You see traces appearing in Langfuse, but how do you know if you've done it well? Here are a couple of things you can look at and optimize.
What's the scope of one trace?
Langfuse's data model has three levels of grouping: observations (individual steps) are grouped into traces via a trace_id, and traces can be grouped into sessions via a session_id.
A trace represents one self-contained unit of work in your application. Good examples of a typical trace:
- One chatbot turn (user sends a message, your app retrieves context, calls the LLM, returns a response)
- One agent run (the agent receives a task, reasons, calls tools, and produces a result)
- One pipeline execution (a document comes in, gets chunked, embedded, and stored)
If multiple of these happen in sequence, e.g. a multi-turn conversation, or several agent runs that feed into a final report, that's where sessions come in. Each step is its own trace, and the session ties them together.
A trace shows up in the Langfuse UI as a trace tree and an agent graph:
![]()
![]()
Look at the trace tree
When you click on a trace, you see the trace tree. There are two things you can check:
Are the right steps showing up?
You should see your LLM calls, tool calls, and other important steps represented in the tree. They should have the correct observation type.
For example
- an LLM call should show up as a
generation. This is important because agenerationcan carry cost, token usage, and model information. - a tool call should show up as a
tool. You can then filter on tool call observations when you create LLM-as-a-judge evaluators.
Framework integrations typically set these types automatically. If you're instrumenting manually, you can set them via the as_type parameter (Python) or asType (JS/TS). See the observation types docs for a full list.
Is there noise you don't need?
Not every observation in the tree is useful for understanding what your application did. HTTP spans, database queries, and framework internals often add clutter without giving you meaningful insight. If you see observations like these polluting your trace tree, you can filter them out.
![]()
Choose good names
Observation- and trace names are used in many places:
- When setting up LLM-as-a-judge evaluators, you target specific observations by name.

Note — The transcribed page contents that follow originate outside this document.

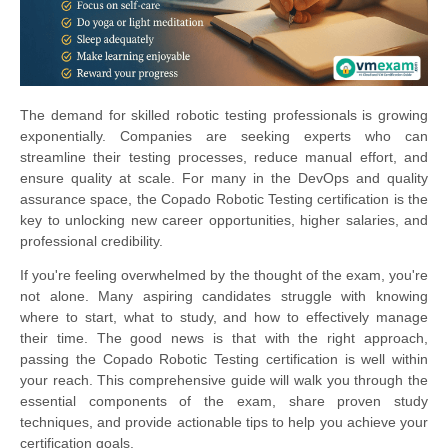
The demand for skilled robotic testing professionals is growing
exponentially. Companies are seeking experts who can
streamline their testing processes, reduce manual effort, and
ensure quality at scale. For many in the DevOps and quality
assurance space, the Copado Robotic Testing certification is the
key to unlocking new career opportunities, higher salaries, and
professional credibility.
If you're feeling overwhelmed by the thought of the exam, you're
not alone. Many aspiring candidates struggle with knowing
where to start, what to study, and how to effectively manage
their time. The good news is that with the right approach,
passing the Copado Robotic Testing certification is well within
your reach. This comprehensive guide will walk you through the
essential components of the exam, share proven study
techniques, and provide actionable tips to help you achieve your
certification goals.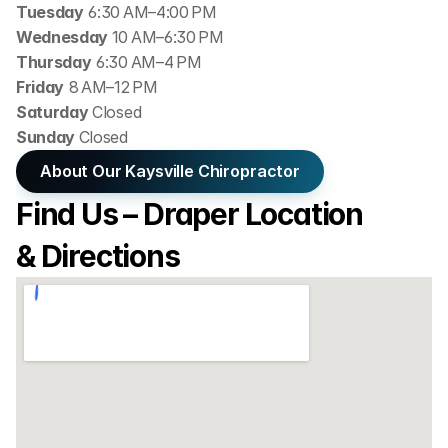
Tuesday
 6:30 AM–4:00 PM
Wednesday 
10 AM–6:30 PM
Thursday
 6:30 AM–4 PM
Friday
 8 AM–12 PM
Saturday 
Closed
Sunday 
Closed
About Our Kaysville Chiropractor
Find Us – Draper Location 
& Directions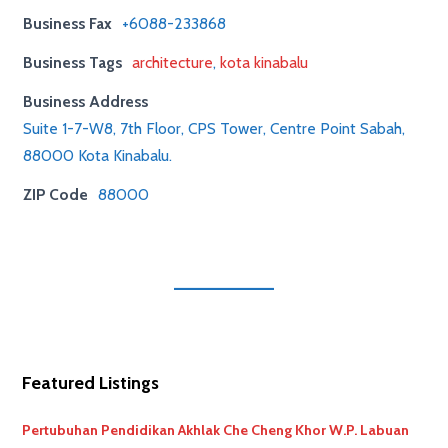
Business Fax
+6088-233868
Business Tags
architecture
,
kota kinabalu
Business Address
Suite 1-7-W8, 7th Floor, CPS Tower, Centre Point Sabah,
88000 Kota Kinabalu.
ZIP Code
88000
Featured Listings
Pertubuhan Pendidikan Akhlak Che Cheng Khor W.P. Labuan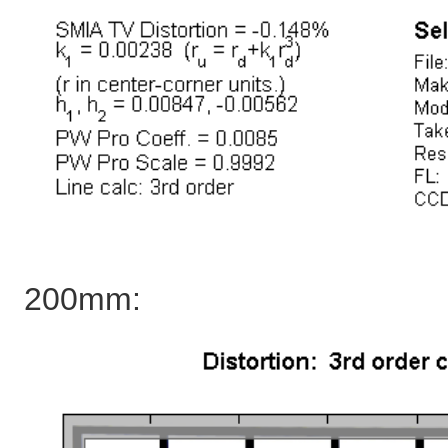
200mm: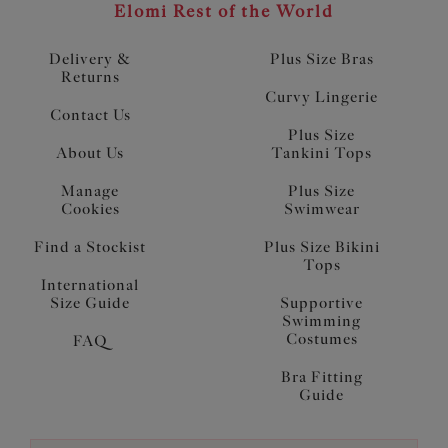
Elomi Rest of the World
Delivery &
Plus Size Bras
Returns
Curvy Lingerie
Contact Us
Plus Size
About Us
Tankini Tops
Manage
Plus Size
Cookies
Swimwear
Find a Stockist
Plus Size Bikini
Tops
International
Size Guide
Supportive
Swimming
Costumes
FAQ
Bra Fitting
Guide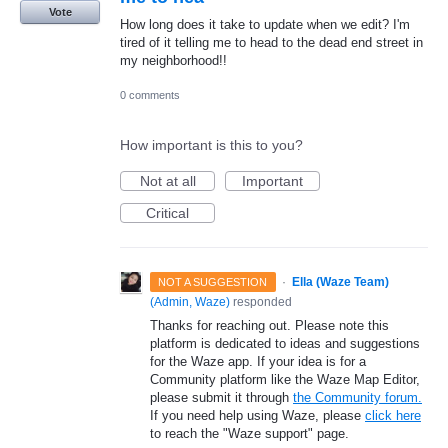
Vote
How long does it take to update when we edit? I'm
tired of it telling me to head to the dead end street in
my neighborhood!!
0 comments
How important is this to you?
Not at all
Important
Critical
·
Ella (Waze Team)
NOT A SUGGESTION
(
Admin, Waze
)
responded
Thanks for reaching out. Please note this
platform is dedicated to ideas and suggestions
for the Waze app. If your idea is for a
Community platform like the Waze Map Editor,
please submit it through
the Community forum.
If you need help using Waze, please
click here
to reach the "Waze support" page.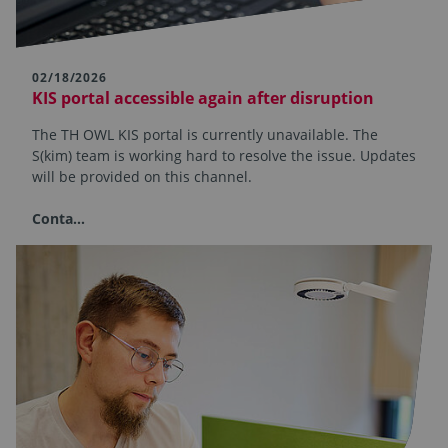
02/18/2026
KIS portal accessible again after disruption
The TH OWL KIS portal is currently unavailable. The
S(kim) team is working hard to resolve the issue. Updates
will be provided on this channel.
Conta…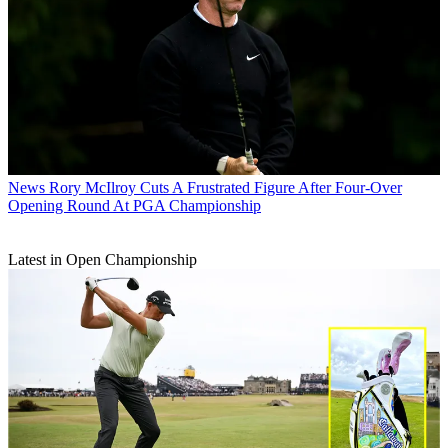
News
Rory McIlroy Cuts A Frustrated Figure After Four-Over
Opening Round At PGA Championship
Latest in Open Championship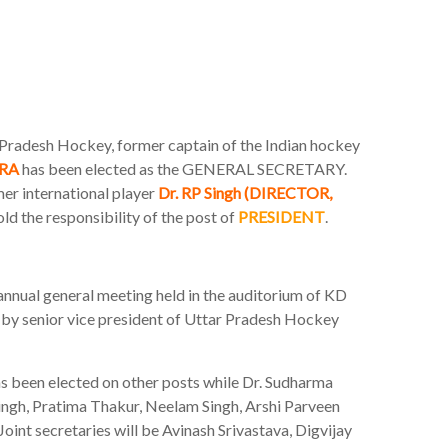
r Pradesh Hockey, former captain of the Indian hockey
RA
has been elected as the GENERAL SECRETARY.
mer international player
Dr. RP Singh (DIRECTOR,
ld the responsibility of the post of
PRESIDENT
.
annual general meeting held in the auditorium of KD
by senior vice president of Uttar Pradesh Hockey
has been elected on other posts while Dr. Sudharma
ingh, Pratima Thakur, Neelam Singh, Arshi Parveen
Joint secretaries will be Avinash Srivastava, Digvijay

- In dashboards, you can filter and aggregate metrics by observation name.
- In the tracing table, names help you quickly identify what each step does.
Try to name the observations after what they do: classify-intent, generate-response, summarize-results. This makes it easier to understand what each step does when you're looking at the trace tree, and makes filtering on a specific step easier.
Try not to name observations after the AI model used (
gpt-4o,claude-sonnet). It breaks as soon as you swap models. The model is already a separate attribute ongenerationobservations, use that instead.
Choose meaningful input and output
In general, it's recommended that operations have an input and/or output. If an observation has neither, ask yourself if an observation is actually useful or if you can drop it.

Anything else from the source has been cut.